3. Petitioner’s "notice of evidence" claim would require the adoption of a new constitutional rule. Pp. 166-170.
(a) Petitioner contends that he was deprived of adequate notice when he received only one day’s notice of the additional evidence, but, rather than seeking a continuance, he sought to have all such evidence excluded. For him to prevail, he must establish that due process requires that he receive more than a day’s notice of the Commonwealth’s evidence. He must also show that due process required a continuance whether or not he sought one, or that, if he chose not to seek a continuance, exclusion was the only appropriate remedy. Only the adoption of a new constitutional rule could establish these propositions. A defendant has the right to notice of the charges against which he must defend. In re Ruffalo, supra. However, he does not have a constitutional right to notice of the evidence which the state plans to use to prove the charges, and Brady, which addressed only exculpatory evidence, did not create one. Weatherford v. Bursey, 429 U.S. 545, 559. Gardner v. Florida, supra, distinguished. Even if notice were required, exclusion of evidence is not the sole remedy for a violation of such a right, since a continuance could minimize prejudice. Taylor v. Illinois, 484 U.S. 400, 413. Petitioner made no such request here, and, in view of his insistence on exclusion, the trial court might well have felt that it would have been interfering with counsel’s tactical decision to order a continuance on its own motion. Pp. 166-170.

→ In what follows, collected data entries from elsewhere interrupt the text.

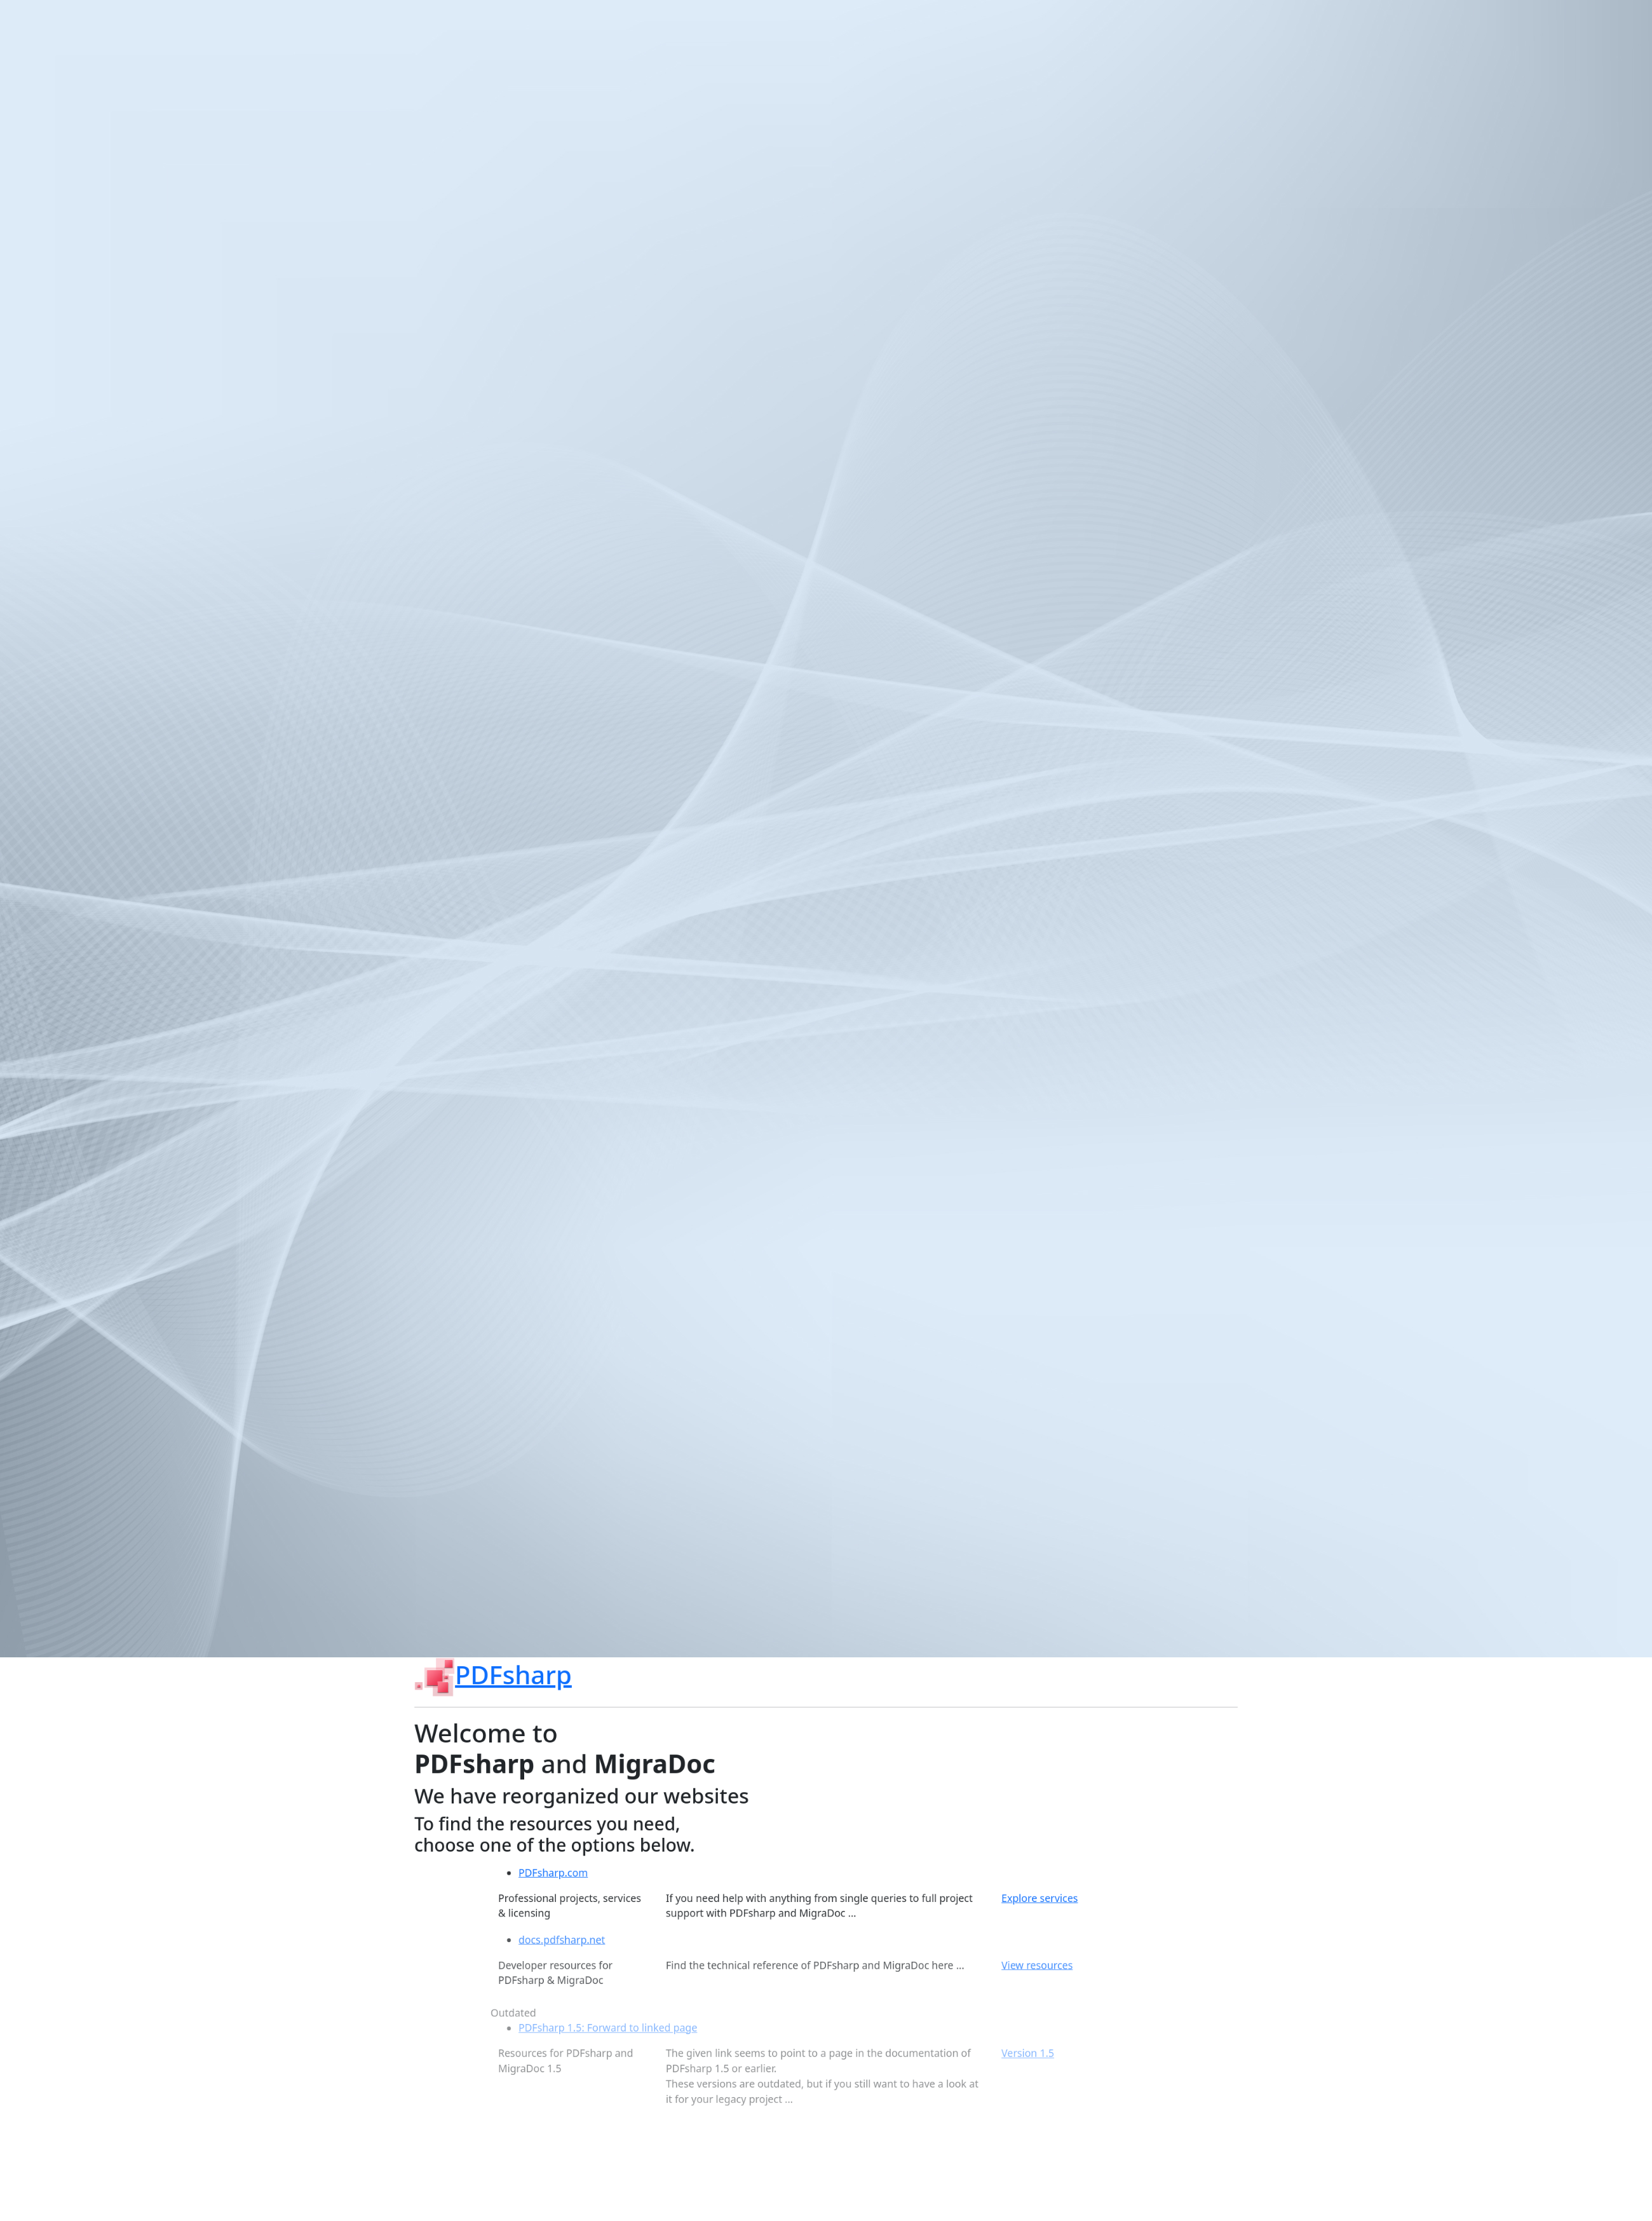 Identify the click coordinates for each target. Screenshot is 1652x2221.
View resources (1052, 2015)
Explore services (1055, 1940)
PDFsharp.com (533, 1912)
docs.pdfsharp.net (542, 1988) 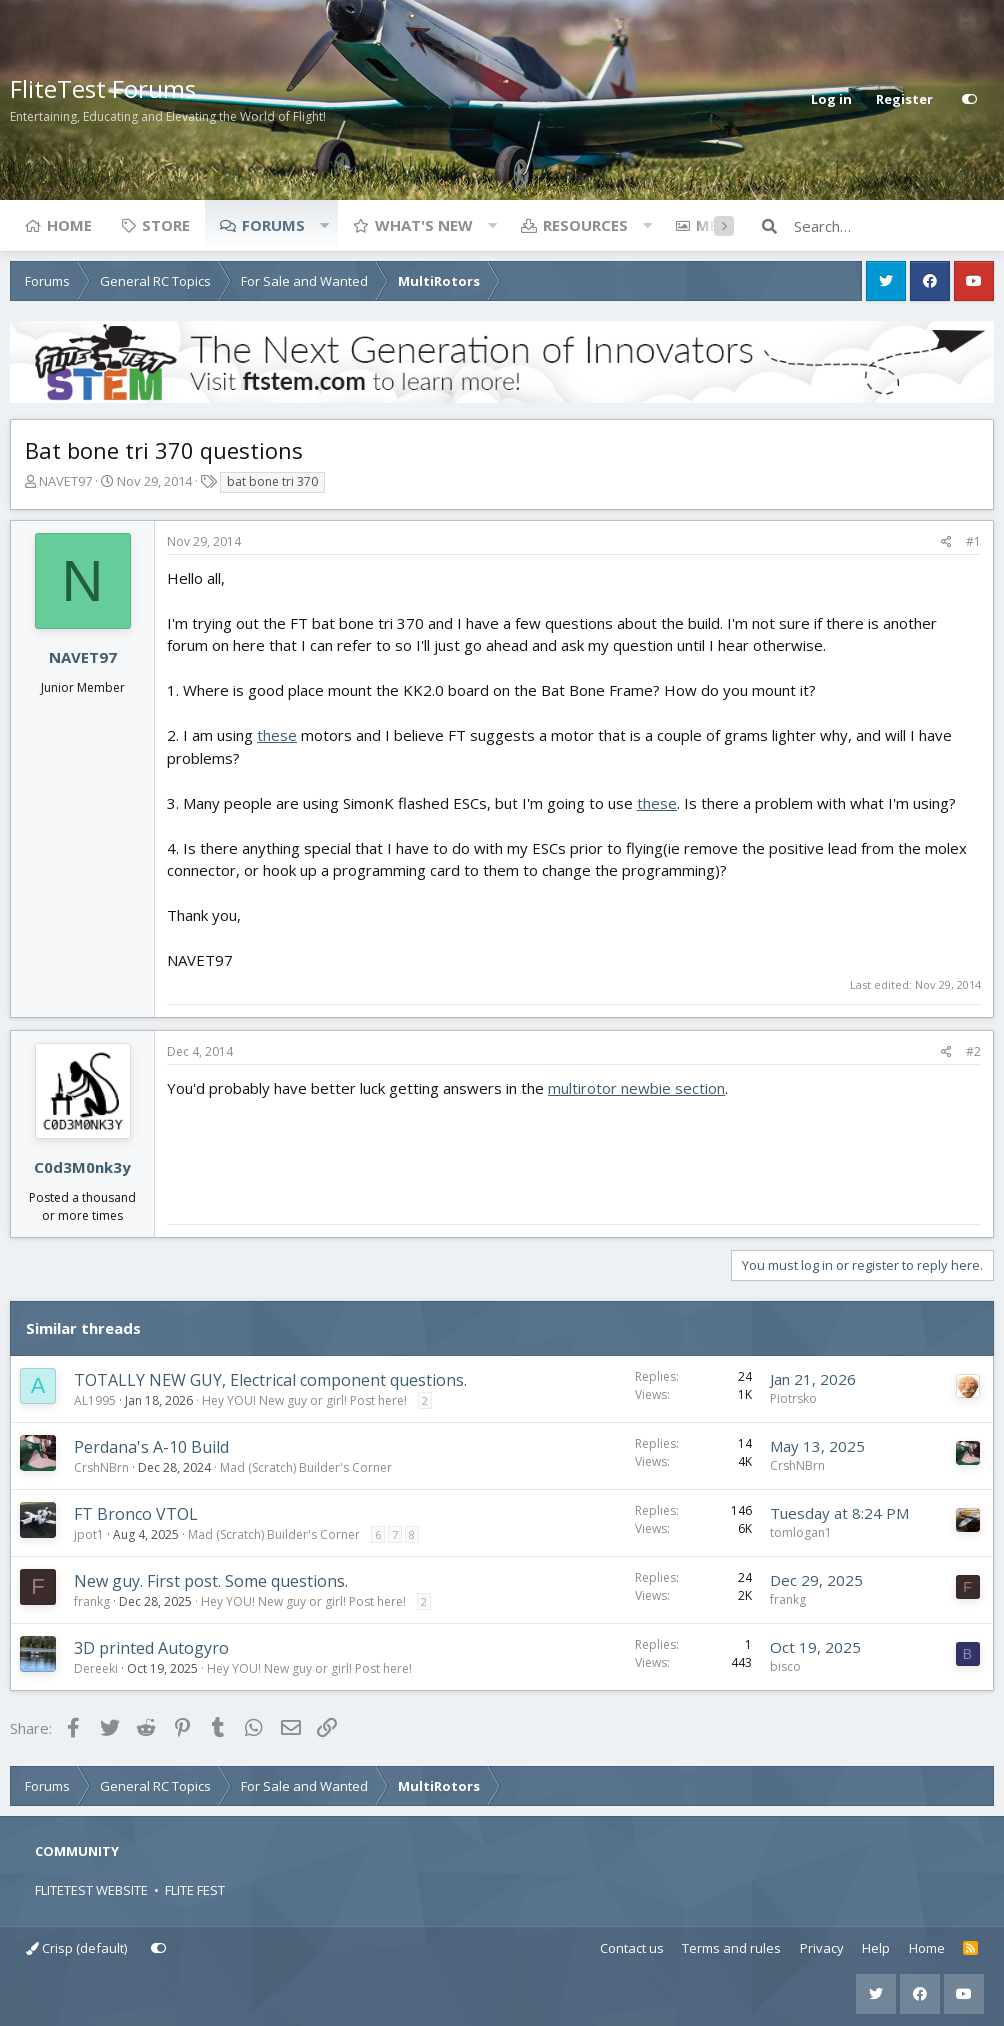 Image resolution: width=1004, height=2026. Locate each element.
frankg (92, 1601)
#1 (973, 541)
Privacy (822, 1948)
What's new (424, 225)
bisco (785, 1666)
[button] (324, 225)
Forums (273, 225)
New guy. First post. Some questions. (211, 1581)
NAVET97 (65, 481)
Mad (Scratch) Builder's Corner (306, 1467)
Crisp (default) (76, 1948)
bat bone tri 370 (272, 481)
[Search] (894, 226)
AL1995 (95, 1400)
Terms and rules (731, 1948)
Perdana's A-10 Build (151, 1447)
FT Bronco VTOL (136, 1514)
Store (166, 225)
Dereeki (96, 1668)
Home (69, 225)
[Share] (946, 542)
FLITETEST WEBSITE (91, 1890)
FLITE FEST (195, 1890)
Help (876, 1948)
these (277, 735)
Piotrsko (793, 1398)
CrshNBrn (101, 1467)
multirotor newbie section (636, 1088)
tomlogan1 (801, 1532)
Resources (585, 225)
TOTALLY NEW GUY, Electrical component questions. (270, 1380)
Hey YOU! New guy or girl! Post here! (304, 1400)
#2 (973, 1051)
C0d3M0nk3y (82, 1167)
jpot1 (89, 1534)
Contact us (632, 1948)
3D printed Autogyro (151, 1648) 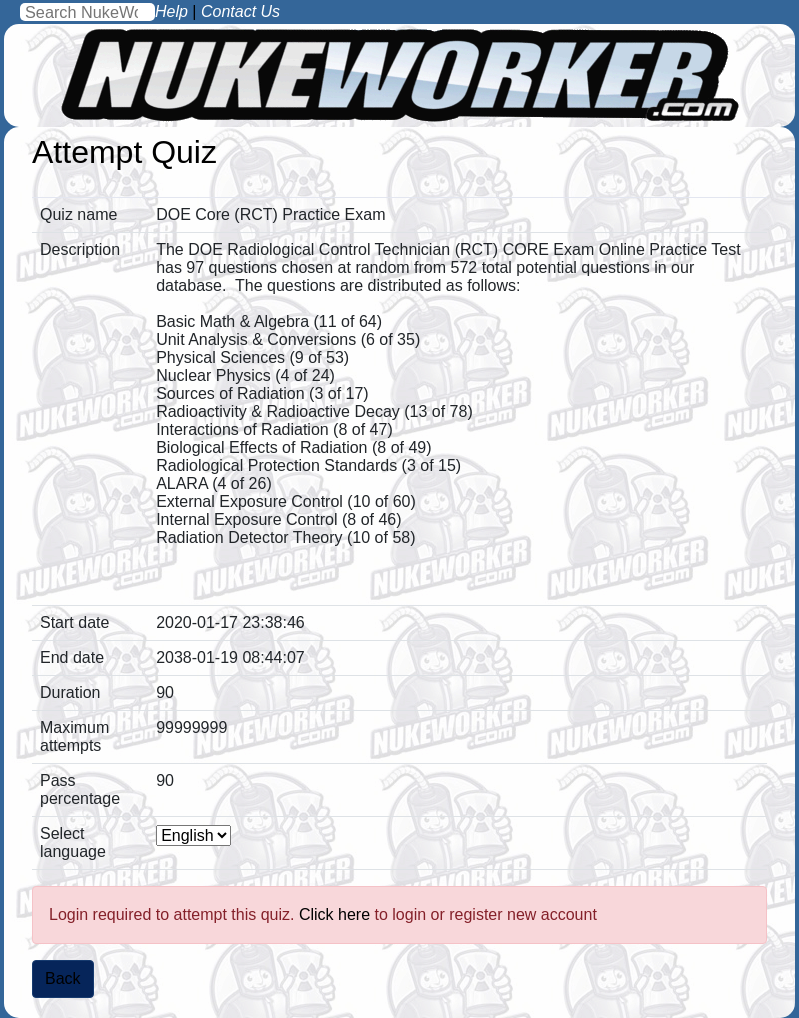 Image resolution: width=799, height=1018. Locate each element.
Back (63, 978)
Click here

(b) The new rule petitioner proposes does not fall within Teague’s second exception, which is for watershed rules of criminal procedure implicating a criminal proceeding’s fundamental fairness and accuracy. Whatever one may think of the importance of petitioner’s proposed rule, it has none of the primacy and centrality of the rule adopted in Gideon v. Wainwright, 372 U.S. 335, or other rules which may be thought to be within the exception. Saffle v. Parks, 494 U.S. 484, 495. P. 170.
58 F.3d 59, vacated and remanded.
REHNQUIST, C.J., delivered the opinion of the Court, in which O’CONNOR, SCALIA, KENNEDY, and THOMAS, JJ., joined. STEVENS, J., filed a dissenting opinion, post, p. 171. GINSBURG, J., filed a dissenting opinion, in which STEVENS, SOUTER, and BREYER, JJ., joined, post, p. 171.